**Problem description**
Of the lines listed below, return exactly those that run from the line containing "monde pour enseigner le" through the line containing "Minobu, avril 1275 à Soya Kyoshin)", both included.

**Data for this exercise**
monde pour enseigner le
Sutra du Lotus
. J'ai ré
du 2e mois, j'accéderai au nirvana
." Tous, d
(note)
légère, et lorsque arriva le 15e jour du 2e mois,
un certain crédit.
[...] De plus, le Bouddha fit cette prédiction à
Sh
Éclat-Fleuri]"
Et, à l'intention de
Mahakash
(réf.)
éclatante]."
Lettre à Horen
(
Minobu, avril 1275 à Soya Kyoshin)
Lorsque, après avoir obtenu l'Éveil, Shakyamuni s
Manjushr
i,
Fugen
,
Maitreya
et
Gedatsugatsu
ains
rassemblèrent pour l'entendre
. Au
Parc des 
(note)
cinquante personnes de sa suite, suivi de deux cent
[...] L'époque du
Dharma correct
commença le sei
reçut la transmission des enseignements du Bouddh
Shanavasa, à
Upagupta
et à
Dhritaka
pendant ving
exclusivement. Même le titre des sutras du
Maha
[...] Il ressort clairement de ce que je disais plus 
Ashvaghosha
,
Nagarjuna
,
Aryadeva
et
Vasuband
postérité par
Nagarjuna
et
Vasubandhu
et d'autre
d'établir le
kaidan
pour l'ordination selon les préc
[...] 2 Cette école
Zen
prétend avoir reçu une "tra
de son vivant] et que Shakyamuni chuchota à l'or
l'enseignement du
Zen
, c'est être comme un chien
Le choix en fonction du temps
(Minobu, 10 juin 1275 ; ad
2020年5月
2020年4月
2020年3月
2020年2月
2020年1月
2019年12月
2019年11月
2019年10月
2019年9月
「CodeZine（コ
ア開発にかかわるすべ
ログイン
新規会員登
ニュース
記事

...

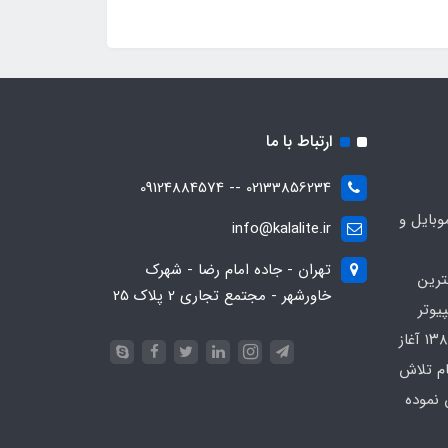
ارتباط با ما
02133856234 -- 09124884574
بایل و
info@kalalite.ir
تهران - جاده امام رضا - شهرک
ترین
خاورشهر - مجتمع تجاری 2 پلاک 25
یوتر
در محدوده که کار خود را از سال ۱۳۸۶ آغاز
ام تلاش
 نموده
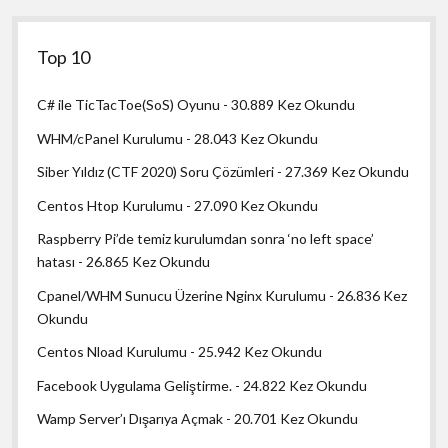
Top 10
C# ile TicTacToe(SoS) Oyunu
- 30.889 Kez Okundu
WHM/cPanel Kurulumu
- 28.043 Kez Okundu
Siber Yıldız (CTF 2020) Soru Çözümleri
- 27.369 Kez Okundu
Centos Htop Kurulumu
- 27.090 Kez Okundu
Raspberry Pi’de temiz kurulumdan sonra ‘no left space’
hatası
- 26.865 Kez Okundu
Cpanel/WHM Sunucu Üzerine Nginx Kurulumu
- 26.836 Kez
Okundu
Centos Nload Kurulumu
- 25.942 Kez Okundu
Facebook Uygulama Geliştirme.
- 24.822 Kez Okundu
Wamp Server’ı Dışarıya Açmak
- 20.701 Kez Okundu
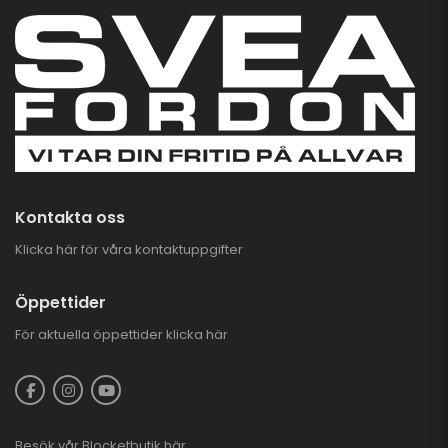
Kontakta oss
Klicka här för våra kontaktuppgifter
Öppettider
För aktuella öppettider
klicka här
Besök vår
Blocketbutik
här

...

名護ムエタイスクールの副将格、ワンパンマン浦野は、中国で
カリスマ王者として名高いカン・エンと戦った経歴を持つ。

**Task solution**
monde pour enseigner le
Sutra du Lotus
. J'ai ré
du 2e mois, j'accéderai au nirvana
." Tous, d
(note)
légère, et lorsque arriva le 15e jour du 2e mois,
un certain crédit.
[...] De plus, le Bouddha fit cette prédiction à
Sh
Éclat-Fleuri]"
Et, à l'intention de
Mahakash
(réf.)
éclatante]."
Lettre à Horen
(
Minobu, avril 1275 à Soya Kyoshin)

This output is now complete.